■ Task goal
Check each line of the data for "prov" and select those that have it.

■ Exercise inputs
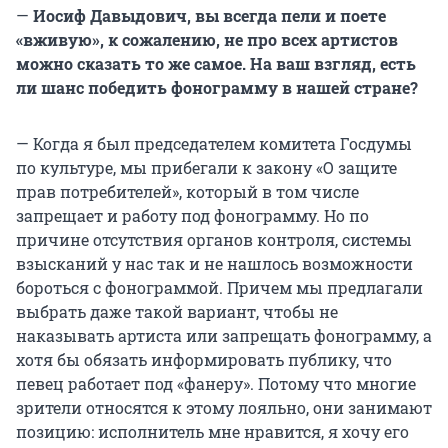
—
Иосиф Давыдович, вы всегда пели и поете
«вживую», к сожалению, не про всех артистов
можно сказать то же самое. На ваш взгляд, есть
ли шанс победить фонограмму в нашей стране?
— Когда я был председателем комитета Госдумы
по культуре, мы прибегали к закону «О защите
прав потребителей», который в том числе
запрещает и работу под фонограмму. Но по
причине отсутствия органов контроля, системы
взысканий у нас так и не нашлось возможности
бороться с фонограммой. Причем мы предлагали
выбрать даже такой вариант, чтобы не
наказывать артиста или запрещать фонограмму, а
хотя бы обязать информировать публику, что
певец работает под «фанеру». Потому что многие
зрители относятся к этому лояльно, они занимают
позицию: исполнитель мне нравится, я хочу его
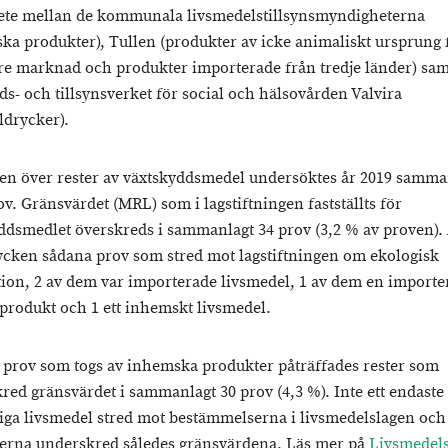
te mellan de kommunala livsmedelstillsynsmyndigheterna
ka produkter), Tullen (produkter av icke animaliskt ursprung 
re marknad och produkter importerade från tredje länder) sam
nds- och tillsynsverket för social och hälsovården Valvira
ldrycker).
ynen över rester av växtskyddsmedel undersöktes år 2019 samma
ov. Gränsvärdet (MRL) som i lagstiftningen fastställts för
ddsmedlet överskreds i sammanlagt 34 prov (3,2 % av proven).
tycken sådana prov som stred mot lagstiftningen om ekologisk
ion, 2 av dem var importerade livsmedel, 1 av dem en importe
produkt och 1 ett inhemskt livsmedel.
9 prov som togs av inhemska produkter påträffades rester som
red gränsvärdet i sammanlagt 30 prov (4,3 %). Inte ett endaste
iga livsmedel stred mot bestämmelserna i livsmedelslagen och
terna underskred således gränsvärdena. Läs mer på
Livsmedels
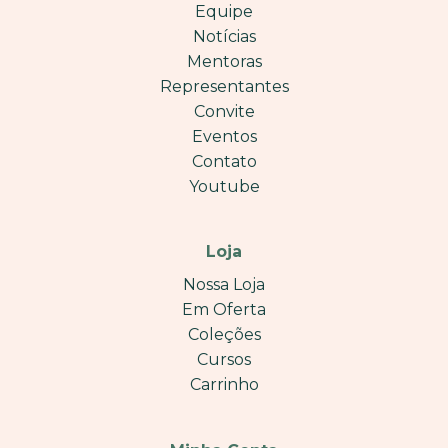
Equipe
Notícias
Mentoras
Representantes
Convite
Eventos
Contato
Youtube
Loja
Nossa Loja
Em Oferta
Coleções
Cursos
Carrinho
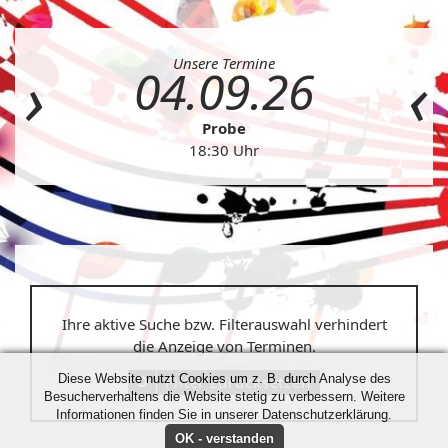
Unsere Termine
04.09.26
Probe
18:30 Uhr
Ihre aktive Suche bzw. Filterauswahl verhindert
die Anzeige von Terminen.
Diese Website nutzt Cookies um z. B. durch Analyse des
Filter zurücksetzen
Besucherverhaltens die Website stetig zu verbessern. Weitere
Informationen finden Sie in unserer Datenschutzerklärung.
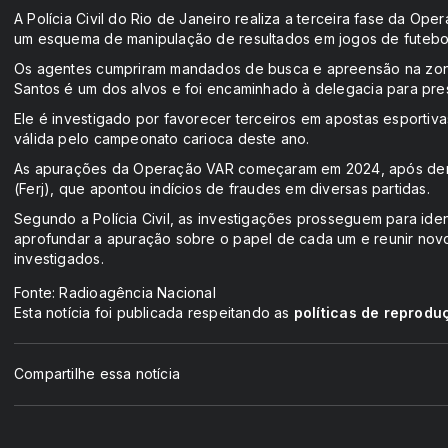
A Polícia Civil do Rio de Janeiro realiza a terceira fase da Op
um esquema de manipulação de resultados em jogos de futebo
Os agentes cumpriram mandados de busca e apreensão na zona 
Santos é um dos alvos e foi encaminhado à delegacia para pre
Ele é investigado por favorecer terceiros em apostas esportiv
válida pelo campeonato carioca deste ano.
As apurações da Operação VAR começaram em 2024, após denú
(Ferj), que apontou indícios de fraudes em diversas partidas.
Segundo a Polícia Civil, as investigações prosseguem para ide
aprofundar a apuração sobre o papel de cada um e reunir no
investigados.
Fonte: Radioagência Nacional
Esta notícia foi publicada respeitando as
políticas de reprodu
Compartilhe essa notícia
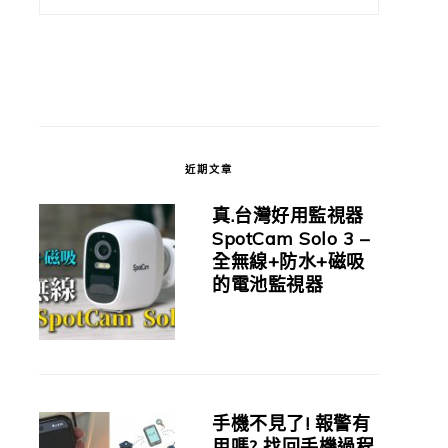
近期文章
真.台灣好用監視器
SpotCam Solo 3 –
全無線+防水+磁吸
的電池監視器
手機不見了! 報警有
用嗎? 找回手機過程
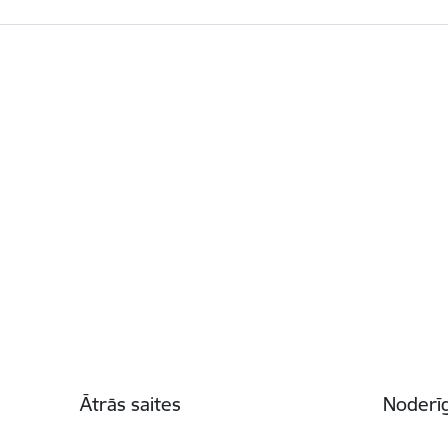
Kājene
Ātrās saites
Noderīg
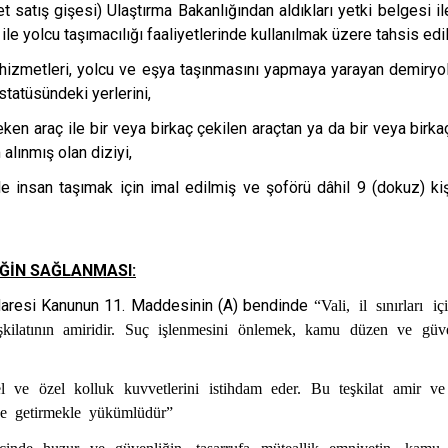
et satış gişesi) Ulaştırma Bakanlığından aldıkları yetki belgesi 
ile yolcu taşımacılığı faaliyetlerinde kullanılmak üzere tahsis edil
li hizmetleri, yolcu ve eşya taşınmasını yapmaya yarayan demiryol
statüsündeki yerlerini,
eken araç ile bir veya birkaç çekilen araçtan ya da bir veya birk
alınmış olan diziyi,
iyle insan taşımak için imal edilmiş ve şoförü dâhil 9 (dokuz) k
İĞİN SAĞLANMASI:
İdaresi Kanunun 11. Maddesinin (A) bendinde
“Vali, il sınırları 
şkilatının amiridir. Suç işlenmesini önlemek, kamu düzen ve güv
 ve özel kolluk kuvvetlerini istihdam eder. Bu teşkilat amir ve
ine getirmekle yükümlüdür”
ı içinde huzur ve güvenliğin, tasarrufa müteallik emniyetin, kamu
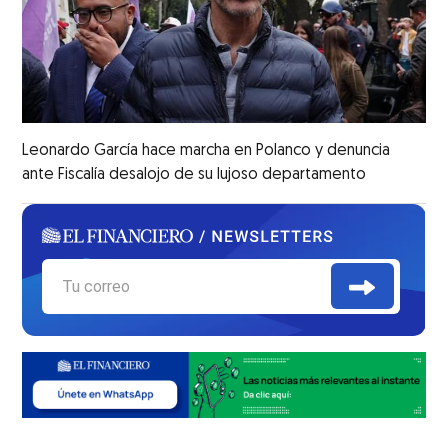
Leonardo García hace marcha en Polanco y denuncia
ante Fiscalía desalojo de su lujoso departamento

■ Task output
ddsmedlet överskreds i sammanlagt 34 prov (3,2 % av proven).
tycken sådana prov som stred mot lagstiftningen om ekologisk
9 prov som togs av inhemska produkter påträffades rester som
red gränsvärdet i sammanlagt 30 prov (4,3 %). Inte ett endaste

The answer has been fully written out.